Doklady Mathematics ( IF 0.6 ) Pub Date : 2024-03-11 , DOI: 10.1134/s1064562423701223 M. Tiutiulnikov , V. Lazarev , A. Korovin , N. Zakharenko , I. Doroshchenko , S. Budennyy
Abstract
We introduce eco4cast,1 an open-source package aimed to reduce carbon footprint of machine learning models via predictive cloud computing scheduling.

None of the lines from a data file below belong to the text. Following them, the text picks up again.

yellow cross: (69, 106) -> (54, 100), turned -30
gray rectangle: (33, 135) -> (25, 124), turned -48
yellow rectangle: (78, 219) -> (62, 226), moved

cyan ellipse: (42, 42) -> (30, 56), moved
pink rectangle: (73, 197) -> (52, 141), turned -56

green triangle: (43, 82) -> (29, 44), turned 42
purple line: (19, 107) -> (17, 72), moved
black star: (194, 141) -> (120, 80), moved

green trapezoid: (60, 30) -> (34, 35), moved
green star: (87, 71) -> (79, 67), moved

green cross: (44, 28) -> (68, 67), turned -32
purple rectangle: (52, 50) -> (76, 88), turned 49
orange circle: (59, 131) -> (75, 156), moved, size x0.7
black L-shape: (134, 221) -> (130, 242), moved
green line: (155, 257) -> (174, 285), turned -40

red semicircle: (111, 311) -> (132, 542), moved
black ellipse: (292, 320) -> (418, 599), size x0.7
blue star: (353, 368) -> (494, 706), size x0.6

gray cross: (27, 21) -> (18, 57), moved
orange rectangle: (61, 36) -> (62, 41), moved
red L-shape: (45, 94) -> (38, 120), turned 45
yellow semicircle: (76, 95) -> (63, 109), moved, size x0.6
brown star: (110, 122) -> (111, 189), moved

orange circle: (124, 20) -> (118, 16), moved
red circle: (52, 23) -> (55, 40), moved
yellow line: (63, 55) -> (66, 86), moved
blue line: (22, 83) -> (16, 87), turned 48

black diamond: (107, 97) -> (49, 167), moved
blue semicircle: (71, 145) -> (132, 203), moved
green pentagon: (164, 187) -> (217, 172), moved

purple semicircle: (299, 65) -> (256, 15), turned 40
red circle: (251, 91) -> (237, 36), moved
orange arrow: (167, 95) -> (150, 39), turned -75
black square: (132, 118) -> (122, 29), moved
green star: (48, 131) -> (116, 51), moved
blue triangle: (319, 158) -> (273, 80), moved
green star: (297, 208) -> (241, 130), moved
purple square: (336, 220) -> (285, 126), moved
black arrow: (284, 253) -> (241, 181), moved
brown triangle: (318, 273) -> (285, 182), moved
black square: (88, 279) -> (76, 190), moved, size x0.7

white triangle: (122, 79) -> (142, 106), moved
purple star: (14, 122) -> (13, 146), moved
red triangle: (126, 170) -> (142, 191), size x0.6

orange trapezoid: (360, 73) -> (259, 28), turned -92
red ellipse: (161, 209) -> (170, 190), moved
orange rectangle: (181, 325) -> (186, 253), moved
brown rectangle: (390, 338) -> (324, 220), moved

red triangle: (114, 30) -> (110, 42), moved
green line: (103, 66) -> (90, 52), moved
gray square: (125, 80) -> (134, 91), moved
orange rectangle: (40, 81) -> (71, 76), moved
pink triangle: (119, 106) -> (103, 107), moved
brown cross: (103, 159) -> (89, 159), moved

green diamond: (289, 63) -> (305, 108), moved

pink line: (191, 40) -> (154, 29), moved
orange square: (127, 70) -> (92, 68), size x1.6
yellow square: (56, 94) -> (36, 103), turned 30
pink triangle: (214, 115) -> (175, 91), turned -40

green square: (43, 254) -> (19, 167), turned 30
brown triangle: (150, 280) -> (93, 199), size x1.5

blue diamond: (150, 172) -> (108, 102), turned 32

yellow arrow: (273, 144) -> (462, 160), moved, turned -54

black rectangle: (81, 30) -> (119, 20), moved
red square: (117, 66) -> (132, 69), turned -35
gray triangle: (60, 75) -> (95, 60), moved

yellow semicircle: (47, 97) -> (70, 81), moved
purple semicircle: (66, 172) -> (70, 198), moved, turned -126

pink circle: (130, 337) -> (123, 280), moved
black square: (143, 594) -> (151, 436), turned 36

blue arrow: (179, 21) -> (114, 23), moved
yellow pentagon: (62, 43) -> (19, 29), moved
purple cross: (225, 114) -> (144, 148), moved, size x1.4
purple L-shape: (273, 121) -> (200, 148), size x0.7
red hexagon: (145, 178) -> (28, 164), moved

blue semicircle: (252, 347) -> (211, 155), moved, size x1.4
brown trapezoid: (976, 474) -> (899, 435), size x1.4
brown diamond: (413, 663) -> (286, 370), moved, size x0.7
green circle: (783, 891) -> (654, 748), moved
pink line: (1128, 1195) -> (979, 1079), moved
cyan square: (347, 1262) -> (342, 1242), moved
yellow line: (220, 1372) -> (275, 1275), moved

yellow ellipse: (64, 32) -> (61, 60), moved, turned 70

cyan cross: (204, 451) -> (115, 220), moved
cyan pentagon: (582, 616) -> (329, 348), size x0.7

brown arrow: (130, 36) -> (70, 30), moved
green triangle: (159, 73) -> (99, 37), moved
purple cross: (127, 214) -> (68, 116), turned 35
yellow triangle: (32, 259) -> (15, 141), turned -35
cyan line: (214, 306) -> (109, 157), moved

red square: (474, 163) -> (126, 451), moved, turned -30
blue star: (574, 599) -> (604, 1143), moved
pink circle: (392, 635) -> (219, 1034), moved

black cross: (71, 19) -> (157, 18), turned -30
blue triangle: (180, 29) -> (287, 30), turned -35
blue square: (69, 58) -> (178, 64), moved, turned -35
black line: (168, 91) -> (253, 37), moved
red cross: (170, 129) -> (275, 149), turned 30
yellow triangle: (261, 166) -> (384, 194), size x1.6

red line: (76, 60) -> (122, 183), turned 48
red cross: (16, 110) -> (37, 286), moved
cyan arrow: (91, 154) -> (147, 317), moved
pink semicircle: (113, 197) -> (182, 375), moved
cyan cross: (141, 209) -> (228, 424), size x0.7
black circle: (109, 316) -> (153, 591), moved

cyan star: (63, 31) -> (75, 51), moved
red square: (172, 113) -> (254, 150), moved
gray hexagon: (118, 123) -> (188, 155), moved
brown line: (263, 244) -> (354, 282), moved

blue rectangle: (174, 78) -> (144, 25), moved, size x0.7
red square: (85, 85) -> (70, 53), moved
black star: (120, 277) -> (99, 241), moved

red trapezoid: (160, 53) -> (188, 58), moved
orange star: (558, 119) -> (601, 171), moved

The package is integrated with machine learning models and employs an advanced temporal convolution neural network to forecast daily carbon dioxide emissions stemming from electricity generation.The model attains remarkable predictive accuracy by accounting for weather conditions, acknowledged for their robust correlation with carbon energy intensity. The hallmark of eco4cast lies in its capability to identify periods of temporal minimal carbon intensity. This enables the package to manage cloud computing tasks only during these periods, significantly reducing the ecological impact. Our contribution represents a compelling fusion of sustainability and computational efficiency. The code and documentation of the package are hosted on GitHub under the Apache 2.0 license.
中文翻译:
eco4cast:连接预测调度和云计算以减少 ML 模型训练的碳排放
摘要
我们推出了 eco4cast,1一个开源包,旨在通过预测云计算调度来减少机器学习模型的碳足迹。该软件包与机器学习模型集成,并采用先进的时间卷积神经网络来预测发电产生的每日二氧化碳排放量。该模型通过考虑天气条件而获得了显着的预测准确性,该模型因其与碳能源强度的强大相关性而得到认可。eco4cast 的特点在于它能够识别时间上最小碳强度的时期。这使得该包只能在这些时期管理云计算任务,从而显着减少对生态的影响。我们的贡献代表了可持续性和计算效率的引人注目的融合。该包的代码和文档根据 Apache 2.0 许可证托管在 GitHub 上。